The lines are read with my_getline, which reads in the entire line (including newline character) and then terminates the string with the nullcharacter.

If I skip the line[len-1] = '\0'; step, readlines then stores a pointer to a copy of this line in lineptr[i]. And in memory, I thought the string (for i=1) looked like this "linje1\n\0"

But as @DanJAB pointed out, the nullcharacter is most likely missing, so the string is stored as "linje1\n", and so when writelines prints (via the pointer in the first entry in lineptr) this line, it prints everything following this in memory, since the nullcharacter is missing, which happens to be the rest of the lines.

But what I just can't wrap my head around is why is line[len-1] = '\0'; then evidently is needed for the string (i=1) to be stored as "linje1\0", when my_getline always returns a nullterminated string?

Thanks again, and sorry for any potential unclarities.

Final edit The entire problem was with alloc(len) not allocating space for the final nullcharacter! Thank you for helping me out.

2
perhaps the issue with the null terminator being missing otherwise is in another function. Perhaps my_strcpy is not doing it correctly. - DanJAB
@DanJAB No I get exactly the same if I replace that function with the library version. Thanks though. - luffe
What type/value is MAXLEN? - chux - Reinstate Monica
A basic debugging technique is to use print statements. For example, after the line: line[len-1] = '\0'; //delete newline., you could add: printf("line: <<%s>>\n", line); to check that the newline has been zapped. Of course, if there wasn't a newline, you've zapped some other last character, but that shouldn't be an issue with your data. - Jonathan Leffler

2 Answers

2
votes

If you are talking about the line line[len-1] = '\0'; It's not deleting a new line, it's replacing it with a null terminator.

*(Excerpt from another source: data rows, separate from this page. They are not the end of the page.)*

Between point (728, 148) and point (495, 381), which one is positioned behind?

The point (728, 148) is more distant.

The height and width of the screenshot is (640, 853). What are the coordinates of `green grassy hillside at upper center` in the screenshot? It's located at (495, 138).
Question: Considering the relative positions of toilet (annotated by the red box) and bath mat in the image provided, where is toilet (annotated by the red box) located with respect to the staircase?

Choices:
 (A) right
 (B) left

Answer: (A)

This means that if you don't have that line then you don't have the that thing that marks the end of the string, therefore when you print it, you also get whatever follows it in memory (the next strings).

2
votes

1) With char line[MAXLEN]; ... my_getline(line, MAXLEN) ... my_getline(char s[], int lim), lim is the size of the buffer.

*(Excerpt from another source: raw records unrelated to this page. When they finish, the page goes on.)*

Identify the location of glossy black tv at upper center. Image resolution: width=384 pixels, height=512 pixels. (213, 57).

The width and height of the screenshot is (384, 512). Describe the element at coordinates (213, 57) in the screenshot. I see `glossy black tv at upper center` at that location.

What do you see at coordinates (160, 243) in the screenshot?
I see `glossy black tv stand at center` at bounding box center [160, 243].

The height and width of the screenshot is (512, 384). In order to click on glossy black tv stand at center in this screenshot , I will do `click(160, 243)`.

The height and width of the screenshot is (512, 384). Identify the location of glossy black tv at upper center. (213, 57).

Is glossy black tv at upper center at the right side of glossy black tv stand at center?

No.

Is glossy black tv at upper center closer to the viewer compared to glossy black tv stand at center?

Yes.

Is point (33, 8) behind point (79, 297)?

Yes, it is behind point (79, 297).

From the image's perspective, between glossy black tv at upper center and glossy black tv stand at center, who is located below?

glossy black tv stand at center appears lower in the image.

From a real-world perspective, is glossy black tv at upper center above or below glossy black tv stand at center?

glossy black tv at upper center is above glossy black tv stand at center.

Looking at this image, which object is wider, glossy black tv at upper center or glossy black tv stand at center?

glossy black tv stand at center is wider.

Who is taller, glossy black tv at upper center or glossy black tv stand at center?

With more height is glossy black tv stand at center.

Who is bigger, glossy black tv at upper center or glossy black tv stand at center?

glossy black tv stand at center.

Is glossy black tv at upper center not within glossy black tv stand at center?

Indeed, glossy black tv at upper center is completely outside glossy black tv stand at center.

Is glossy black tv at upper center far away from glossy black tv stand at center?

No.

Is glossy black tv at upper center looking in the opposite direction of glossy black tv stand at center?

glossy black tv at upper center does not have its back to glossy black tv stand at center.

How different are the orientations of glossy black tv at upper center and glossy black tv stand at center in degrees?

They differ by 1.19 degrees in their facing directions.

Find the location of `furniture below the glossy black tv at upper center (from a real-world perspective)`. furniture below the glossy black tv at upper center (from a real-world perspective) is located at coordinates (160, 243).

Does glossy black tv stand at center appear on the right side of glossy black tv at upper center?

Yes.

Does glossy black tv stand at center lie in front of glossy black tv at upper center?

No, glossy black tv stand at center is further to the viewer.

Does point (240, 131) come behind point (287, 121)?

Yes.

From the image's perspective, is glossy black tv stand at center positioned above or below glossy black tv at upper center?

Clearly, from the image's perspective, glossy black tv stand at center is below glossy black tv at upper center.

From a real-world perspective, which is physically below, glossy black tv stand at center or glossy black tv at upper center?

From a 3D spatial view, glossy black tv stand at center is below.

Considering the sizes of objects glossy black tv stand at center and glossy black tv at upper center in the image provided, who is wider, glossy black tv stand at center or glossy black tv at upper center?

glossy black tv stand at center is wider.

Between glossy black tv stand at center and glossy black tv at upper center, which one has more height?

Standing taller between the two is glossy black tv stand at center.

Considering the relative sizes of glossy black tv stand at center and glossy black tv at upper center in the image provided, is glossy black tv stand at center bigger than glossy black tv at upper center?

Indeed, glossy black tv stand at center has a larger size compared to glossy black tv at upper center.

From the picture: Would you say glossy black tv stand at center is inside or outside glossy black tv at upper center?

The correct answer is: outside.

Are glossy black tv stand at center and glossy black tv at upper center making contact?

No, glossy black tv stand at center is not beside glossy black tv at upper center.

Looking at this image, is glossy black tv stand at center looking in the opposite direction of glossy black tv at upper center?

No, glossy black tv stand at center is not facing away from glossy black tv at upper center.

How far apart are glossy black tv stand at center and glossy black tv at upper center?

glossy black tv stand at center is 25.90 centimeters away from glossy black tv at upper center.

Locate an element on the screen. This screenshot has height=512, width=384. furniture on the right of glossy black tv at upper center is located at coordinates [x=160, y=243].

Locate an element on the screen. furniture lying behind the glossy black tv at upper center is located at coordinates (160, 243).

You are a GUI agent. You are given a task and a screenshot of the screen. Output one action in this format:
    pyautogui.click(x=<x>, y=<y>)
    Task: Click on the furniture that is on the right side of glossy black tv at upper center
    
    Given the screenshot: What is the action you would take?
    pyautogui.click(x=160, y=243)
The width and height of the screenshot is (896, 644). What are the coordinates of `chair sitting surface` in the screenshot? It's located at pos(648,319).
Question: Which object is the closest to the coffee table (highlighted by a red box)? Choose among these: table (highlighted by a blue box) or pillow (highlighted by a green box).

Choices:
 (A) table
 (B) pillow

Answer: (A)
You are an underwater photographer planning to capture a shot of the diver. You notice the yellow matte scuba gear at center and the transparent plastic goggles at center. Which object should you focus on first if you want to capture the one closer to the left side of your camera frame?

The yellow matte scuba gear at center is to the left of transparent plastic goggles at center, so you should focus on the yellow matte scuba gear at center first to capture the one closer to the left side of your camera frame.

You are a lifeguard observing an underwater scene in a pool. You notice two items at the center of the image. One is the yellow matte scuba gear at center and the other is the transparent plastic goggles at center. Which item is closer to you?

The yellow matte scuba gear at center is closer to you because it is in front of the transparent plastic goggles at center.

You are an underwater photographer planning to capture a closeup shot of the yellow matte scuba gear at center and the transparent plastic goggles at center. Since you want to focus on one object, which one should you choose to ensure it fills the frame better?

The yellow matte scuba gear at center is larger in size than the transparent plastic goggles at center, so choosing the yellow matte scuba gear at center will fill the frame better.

But the function my_getline() is designed that lim is the maximum string length.
C string length is 1 less than the minimum size needed for that char array to resides in.

Use char line[MAXLEN+1]; or alternatively change my_getline(line, MAXLEN) code to i < lim-2

2) The result of my_getline(line, MAXLEN) can be "" (but the len > 0 test takes care of that) , further the line may not end with a '\n'.

line[len-1] = '\0'; //delete newline. 

Better to use

if (len > 0 && line[len-1] == '\n') {
  line[len-1] = '\0'; //delete newline. 
}

3) p = alloc(len) is inadequate. Use p = alloc(len+1u)

4) Recommend commenting out my_qsort(lineptr, 0, nlines-1); until all other code is working.

5) All this makes me suspect the unposted my_strcpy()/my_qsort() too.

Code may have additional problems, but what is posted in not compilable.